Georgetown returned home Saturday to beat Lipscomb 70-49, overcoming news of Greg Whittington's dismissal from the team and a sluggish first half to pull away from the Bison after intermission. The uneven effort, perhaps the result of too much turkey on Thursday, revealed both Georgetown's limitations and its potential.
Hoya wins over inferior non-conference foes often are a matter of ebb and flow, and Saturday was no different. Georgetown came out of the gates quickly, with DSR and Markel Starks hitting a pair of threes to help build an early 23-12 Hoya advantage. But that large, early lead only whittled (too soon?) as the Hoyas went ice-cold on offense and relaxed on defense.
The reasons for the offensive struggles were familiar. Joshua Smith was in and out of the game after picking up his second, and then third, foul. Georgetown continued to suffer from a lack of scoring depth, as no one beyond Smith-Rivera and Starks could connect from outside. The Hoyas also struggled to penetrate through the Lipscomb zone, instead hoisting brick after brick from deep. In all, Georgetown missed 14 straight three-point attempts in the first half, allowing the Bison to creep within one entering intermission.
Halftime interrupted what might have been Northeastern 2.0. Whether it was a tongue-lashing from JT3 or an early technical foul on Smith after the half, Georgetown was a different team for the rest of the game. A rim-rattling dunk by Jabril Trawick kick-started what became a 14-point Georgetown run that blew the game open. Both Trawick and Mikael Hopkins--now the only two members of the recruiting class of 2011 on the court--found their strides after the half.
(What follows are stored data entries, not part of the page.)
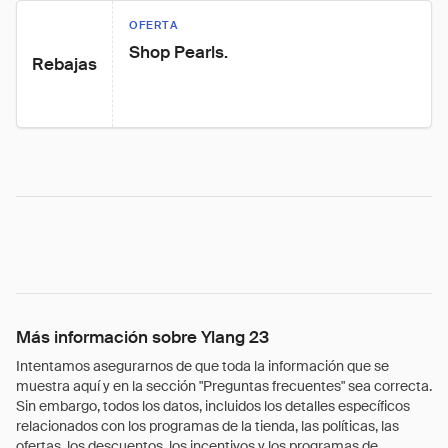
OFERTA
Shop Pearls.
Rebajas
Más información sobre Ylang 23
Intentamos asegurarnos de que toda la información que se
muestra aquí y en la sección "Preguntas frecuentes" sea correcta.
Sin embargo, todos los datos, incluidos los detalles específicos
relacionados con los programas de la tienda, las políticas, las
ofertas, los descuentos, los incentivos y los programas de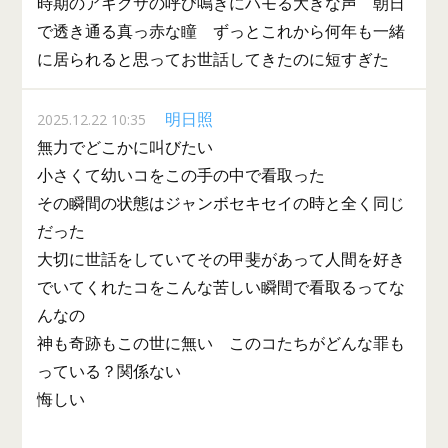
時期のアキクサの呼び鳴きにハモる大きな声 朝日
で透き通る真っ赤な瞳 ずっとこれから何年も一緒
に居られると思ってお世話してきたのに短すぎた
明日照
2025.12.22 10:35
無力でどこかに叫びたい
小さくて幼いコをこの手の中で看取った
その瞬間の状態はジャンボセキセイの時と全く同じ
だった
大切に世話をしていてその甲斐があって人間を好き
でいてくれたコをこんな苦しい瞬間で看取るってな
んなの
神も奇跡もこの世に無い このコたちがどんな罪も
っている？関係ない
悔しい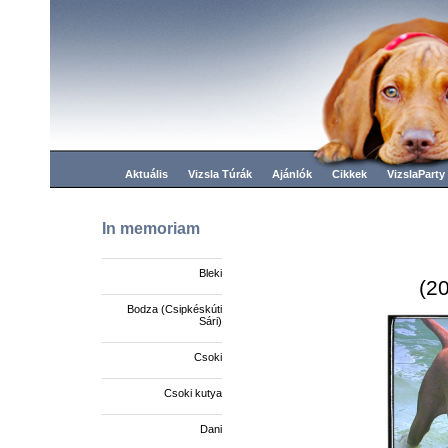
Aktuális
Vizsla Túrák
Ajánlók
Cikkek
VizslaParty
In memoriam
Bleki
(20
Bodza (Csipkéskúti
Sári)
Csoki
Csoki kutya
Dani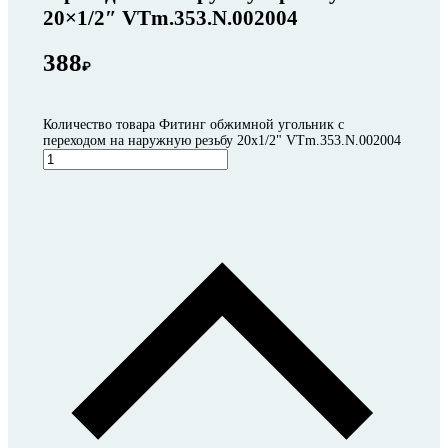
20×1/2″ VTm.353.N.002004
388
₽
Количество товара Фитинг обжимной угольник с
переходом на наружную резьбу 20x1/2" VTm.353.N.002004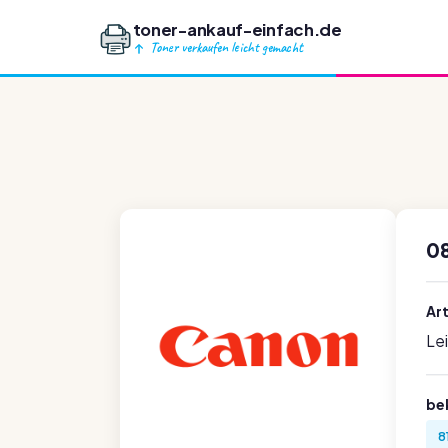
toner-ankauf-einfach.de
Toner verkaufen leicht gemacht
0
Ar
Le
be
8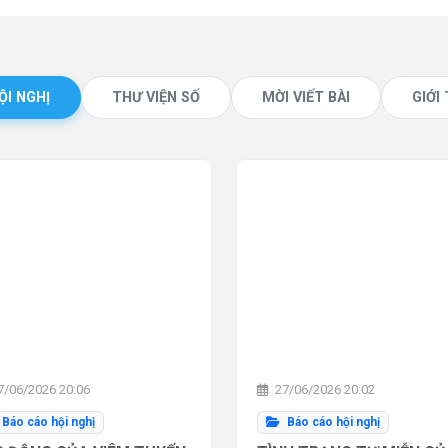
ỘI NGHỊ
THƯ VIỆN SỐ
MỜI VIẾT BÀI
GIỚI
/06/2026 20:06
27/06/2026 20:02
Báo cáo hội nghị
Báo cáo hội nghị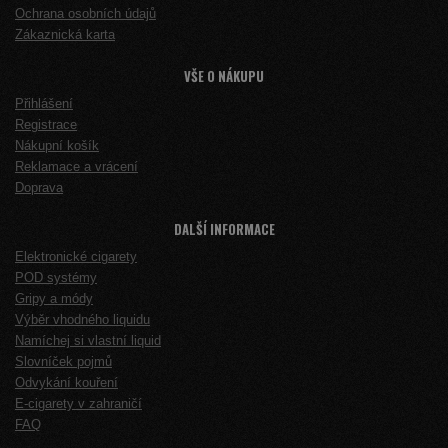
Ochrana osobních údajů
Zákaznická karta
VŠE O NÁKUPU
Přihlášení
Registrace
Nákupní košík
Reklamace a vrácení
Doprava
DALŠÍ INFORMACE
Elektronické cigarety
POD systémy
Gripy a módy
Výběr vhodného liquidu
Namíchej si vlastní liquid
Slovníček pojmů
Odvykání kouření
E-cigarety v zahraničí
FAQ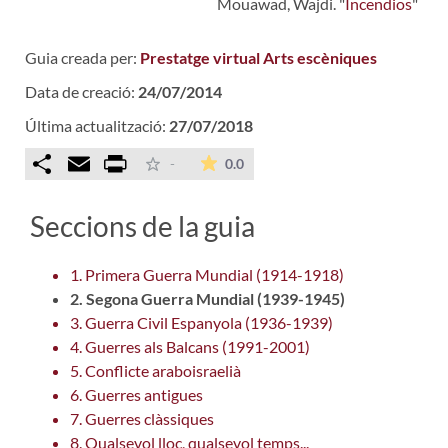
Mouawad, Wajdi. "
Incendios
"
Guia creada per:
Prestatge virtual Arts escèniques
Data de creació:
24/07/2014
Última actualització:
27/07/2018
Comparteix
Email
Print
La mitjana de les valoracions é
-
0.0
Seccions de la guia
1. Primera Guerra Mundial (1914-1918)
2. Segona Guerra Mundial (1939-1945)
3. Guerra Civil Espanyola (1936-1939)
4. Guerres als Balcans (1991-2001)
5. Conflicte araboisraelià
6. Guerres antigues
7. Guerres clàssiques
8. Qualsevol lloc, qualsevol temps...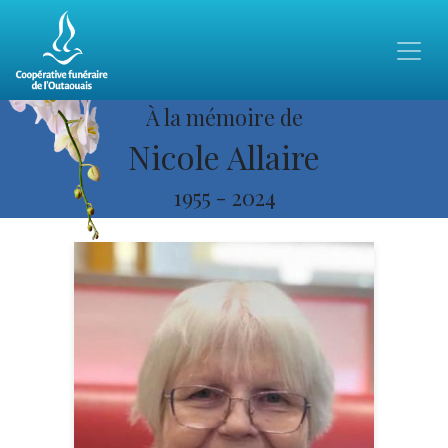
À la mémoire de
Nicole Allaire
1955
-
2024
Hopkins finished with 13 points, all after the half, including his second three-pointer on as many tries this season. Smith-Rivera also poured it on after the half, hitting 4 of 7 from deep en route to a game-high 17 points. In all, Georgetown connected on 56.5 percent of its shots after intermission.
The Hoyas also clamped down on Lipscomb defensively, holding the Bison scoreless for nearly 7 minutes after the break (aided by some shaky opposing free-throw shooting). When Smith's technical landed him on the bench, the more defensively adept front line of Hopkins and Nate Lubick clogged the interior, while the veteran Hoya back court forced turnovers on the perimeter. Along with foul trouble and scoring depth, defense remains among the biggest question marks for Georgetown, but a strong stretch late on Saturday was encouraging.
Saturday's result was good enough, and overshadowed before it even began by news of Greg Whittington's dismissal from the team. JT3 refused to comment after the game on Whittington and we'll have more on that once the reasons for his dismissal are given.
On the court, Georgetown struggled in ways that have become predictable, even in this young season. First on the list of miscues were fouls, which limited Smith's play Saturday. While Georgetown was a little bit less foul-happy Saturday, the Hoyas still rank in the bottom 10 nationally in foul rate. A second familiar weakness was poor outside shooting that ground the Georgetown offense to a halt. Through Saturday, Smith-Rivera (17 3FGM) and Starks (9) have hit more three-pointers than the rest of the team combined (7). Particularly against zones, Georgetown is vulnerable to prolonged droughts. Third, uneven defensive effort opened the door for Lipscomb's comeback. The absence of Otto Porter, unfavorable rule changes, and the addition of a defensive liability to the lineup all mean that Georgetown is not the defensive juggernaut of the past two seasons. Still, the second half in particular revealed the potential for these Hoyas, as Trawick and Hopkins gave a bit of scoring depth that otherwise has been lacking, Smith-Rivera found his touch from deep, and Georgetown turned the screws a bit defensively.
The win came in the first of four straight home games against opponents that are inferior but not necessarily pushovers. Next in line is High Point, which visits the Phone Booth Thursday.